» **What the task requires**: Please reproduce the listing word for word. Pictures stay out.

» **Supplied data**:
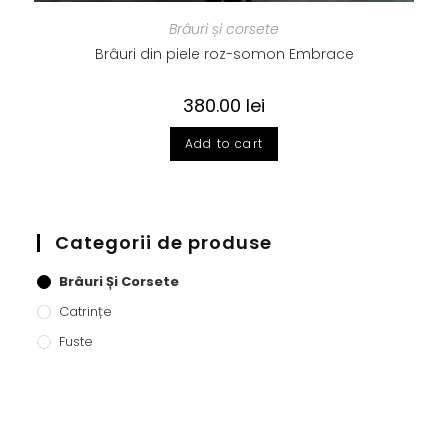
Brâuri și corsete
Brâuri din piele roz-somon Embrace
380.00
lei
Add to cart
Categorii de produse
Brâuri Și Corsete
Catrințe
Fuste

» **Solution for this exercise**:
Brâuri și corsete
Brâuri din piele roz-somon Embrace
380.00
lei
Add to cart
Categorii de produse
Brâuri Și Corsete
Catrințe
Fuste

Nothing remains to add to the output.